Let $T(x,y)$ be a torsion point on the given curve $E$ over $\Bbb Q$ with (affine) equation
$$ E\ :\qquad Y^2 = X^3 + k\ ,\ k=p^2\ ,\ p>3\text{ prime .}$$
From the OP, we already know that only points $(x,y)$ with $y$ among one of the $12$ divisors in $\Bbb Z$ of $3p^2$ are possible. (Since $y^2$ divides the discriminant $-27k^2=-27p^4$.)
And $y$ determines the value of $x$, since $x\to x^3$ is injective on $\Bbb Z$. The values $\pm p$ and $\pm p^2$ are excluded. So there remain only $8$ possibilities.

The $3$-torsion points are simple $(0,\pm p)$. (Easy computations inserted for the convenience of a community reader only at the end.)
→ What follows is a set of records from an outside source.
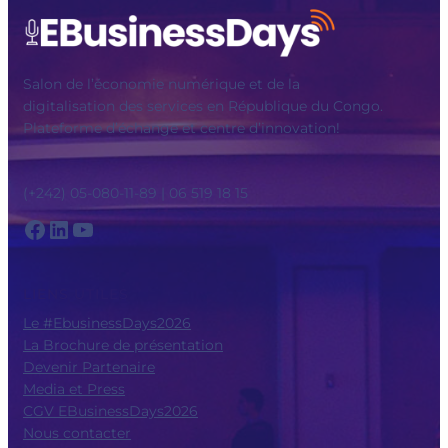
Salon de l’économie numérique et de la
digitalisation des services en République du Congo.
Plateforme d’échange et centre d’innovation!
(+242) 05-080-11-89 | 06 519 18 15
Facebook
LinkedIn
YouTube
LIENS UTILES
Le #EbusinessDays2026
La Brochure de présentation
Devenir Partenaire
Media et Press
CGV EBusinessDays2026
Nous contacter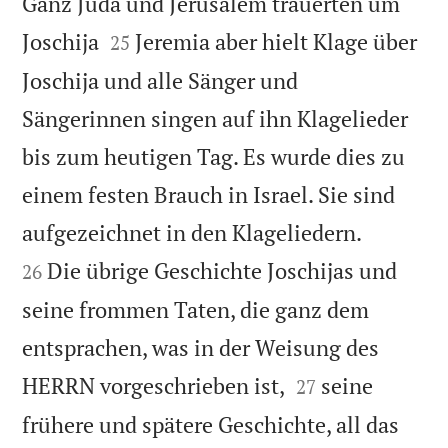
Ganz Juda und Jerusalem trauerten um


Joschija
Jeremia aber hielt Klage über
25
Joschija und alle Sänger und
Sängerinnen singen auf ihn Klagelieder
bis zum heutigen Tag. Es wurde dies zu
einem festen Brauch in Israel. Sie sind


aufgezeichnet in den Klageliedern.
Die übrige Geschichte Joschijas und
26
seine frommen Taten, die ganz dem
entsprachen, was in der Weisung des


HERRN vorgeschrieben ist,
seine
27
frühere und spätere Geschichte, all das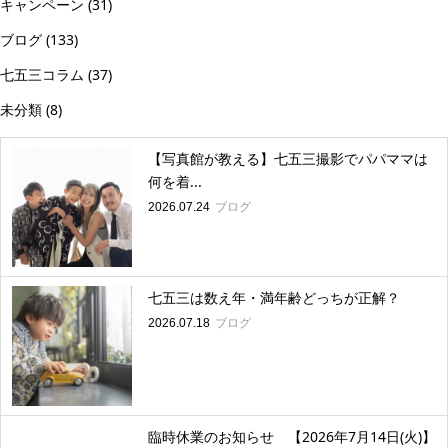
キャンペーン
(31)
ブログ
(133)
七五三コラム
(37)
未分類
(8)
【写真館が教える】七五三撮影でパパママは
何を着...
ブログ
2026.07.24
七五三は数え年・満年齢どっちが正解？
ブログ
2026.07.18
臨時休業のお知らせ 【2026年7月14日(火)】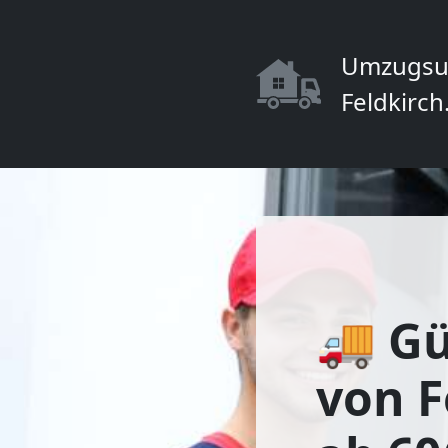
Umzugsu
Feldkirch
🚚 Gü
von F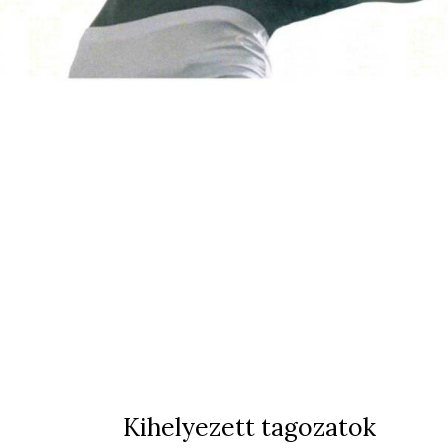
Kihelyezett tagozatok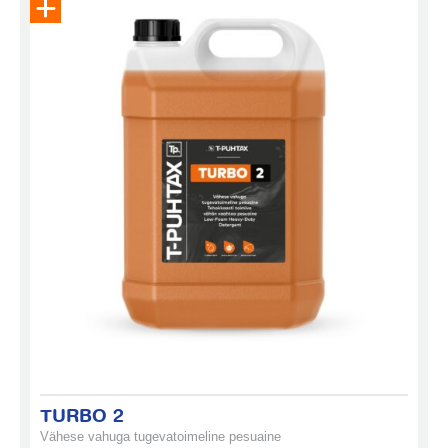
TURBO 2
Vähese vahuga tugevatoimeline pesuaine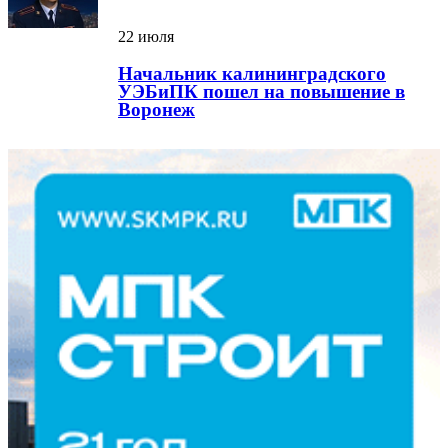
22 июля
Начальник калининградского
УЭБиПК пошел на повышение в
Воронеж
So the torsion order is either $3$ or $6$. In case of a $6$-torsion, we would have a point of $2$-torsion. This is easily excluded, since the polynomial $X^3-p^2$ has no rational roots. So the torsion order is $3$.
$\square$

Addendum: Computation of the $3$-torsion points.
We compute both sides of the equality $T= -2T$.
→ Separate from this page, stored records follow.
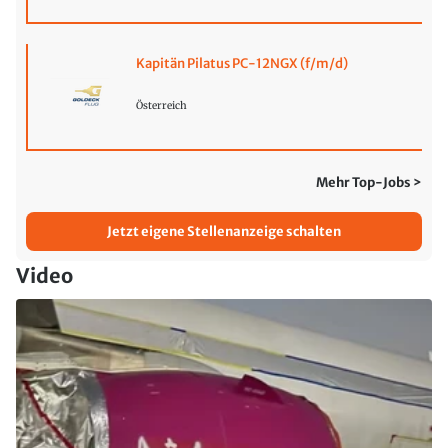
Kapitän Pilatus PC-12NGX (f/m/d)
Österreich
Mehr Top-Jobs >
Jetzt eigene Stellenanzeige schalten
Video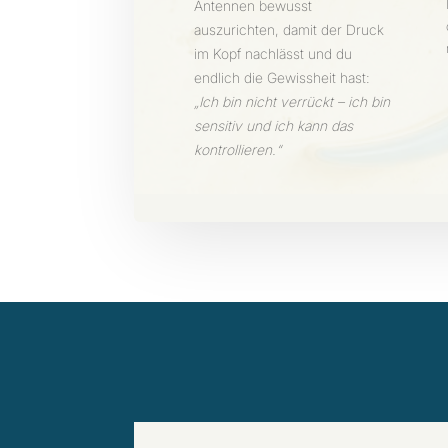
Antennen bewusst
auszurichten, damit der Druck
im Kopf nachlässt und du
endlich die Gewissheit hast:
„Ich bin nicht verrückt – ich bin
sensitiv und ich kann das
kontrollieren.“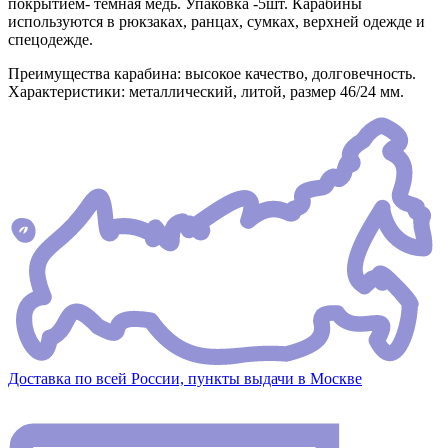
покрытием- темная медь. Упаковка -5шт. Карабины
используются в рюкзаках, ранцах, сумках, верхней одежде и
спецодежде.
Преимущества карабина: высокое качество, долговечность.
Характеристики: металлический, литой, размер 46/24 мм.
Доставка по всей России, пункты выдачи в Москве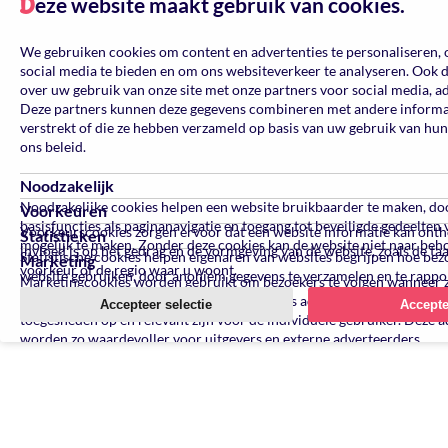
eze website maakt gebruik van cookies.
D
We gebruiken cookies om content en advertenties te personaliseren, 
social media te bieden en om ons websiteverkeer te analyseren. Ook 
over uw gebruik van onze site met onze partners voor social media, a
Deze partners kunnen deze gegevens combineren met andere informati
verstrekt of die ze hebben verzameld op basis van uw gebruik van hun
ons beleid.
Noodzakelijk
Noodzakelijke cookies helpen een website bruikbaarder te maken, do
Voorkeuren
basisfuncties als paginanavigatie en toegang tot beveiligde gedeelten
Voorkeurscookies zorgen ervoor dat een website informatie kan ont
Statistieken
mogelijk te maken. Zonder deze cookies kan de website niet naar beh
invloed is op het gedrag en de vormgeving van de website, zoals de ta
Statistische cookies helpen eigenaren van websites begrijpen hoe be
Marketing
voorkeur of de regio waar u woont.
website gebruiken, door anoniem gegevens te verzamelen en te rappo
Marketingcookies worden gebruikt om bezoekers te volgen wanneer 
verschillende websites bezoeken. Hun doel is advertenties weergeven 
Accepteer selectie
Accepte
toegesneden op en relevant zijn voor de individuele gebruiker. Deze a
worden zo waardevoller voor uitgevers en externe adverteerders.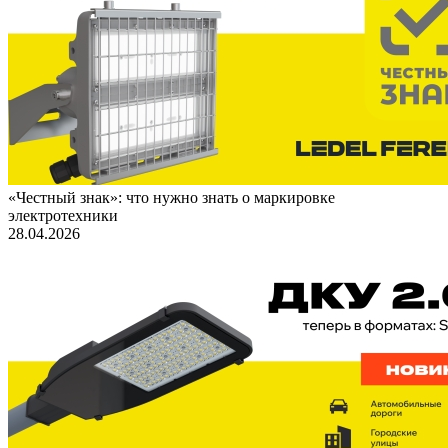
«Честный знак»: что нужно знать о маркировке
электротехники
28.04.2026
The point $T$ is $(x,y)$. Let us compute $-2T=(x',y')$.
The slope $m$ in $(x,y)$ comes from the formal differential $2Y\; dY=3X^3\; dX$, it is
$$m=\frac{3x^2}{2y}\ .$$
The components of $-2T$ are thus given by the intersection of the line $(Y-y)=m(X-x)$ with $E$. plugging in $Y = m(X-x)+y$ into the equation of $E$ we have $(m(X-x)+y)^2=X^3+k$, and the three solutions are $x,x,x'$. Vieta for the coefficient in $X^2$ gives $x'$, so
$$
\begin{aligned}
x' &= m^2-x-x=\frac{9x^4}{4y^2}-2x\ ,\\
y' &= y + m(x'-x)\ .
\end{aligned}
$$
From $y'=y$ we get either $x'=x$, so $T=O$, or else $m=0$, so $x=0$. The corresponding points are $T_\pm =(0,\pm A)$, both torsion points. (Opposite to each other.)

Addendum:
An other possibility to eliminate a torsion point of the shape $(x,\pm3)=\pm(x,3)$ is as follows. It is enough to consider only the plus sign, we start with $y=3$, and $P(x,3)$ torsion, and compute $2P=(x',y')$, which is also torsion. We expect an "ugly" expression, but $y'$ is also constrained to be one of the divisors of $3p^2$. With the above notations...
$$
\begin{aligned} 
m &=\frac{3x^2}{2y}=\frac{x^2}2\ ,\\
x' &= m^2-2x=\frac {x^4}4-2x\ ,\\
y' &= y+m(x'-x)=3+\frac {x^2}2\left(\frac{x^4}4-3x\right)\\
&=3+\frac{(9-p^2)}2\cdot\frac{(9-p^2)-12}4
=\frac 18(p^4-6p^2-3)
\end{aligned} 
$$
The last number is integer and a divisor of $3p^2$. It is $-3/8\ne 0$ in the field $\Bbb F_p$. So it is relatively prime to $p$, thus a divisor of $3$, and there are four cases ($\pm 1$, $\pm 3$) to be checked.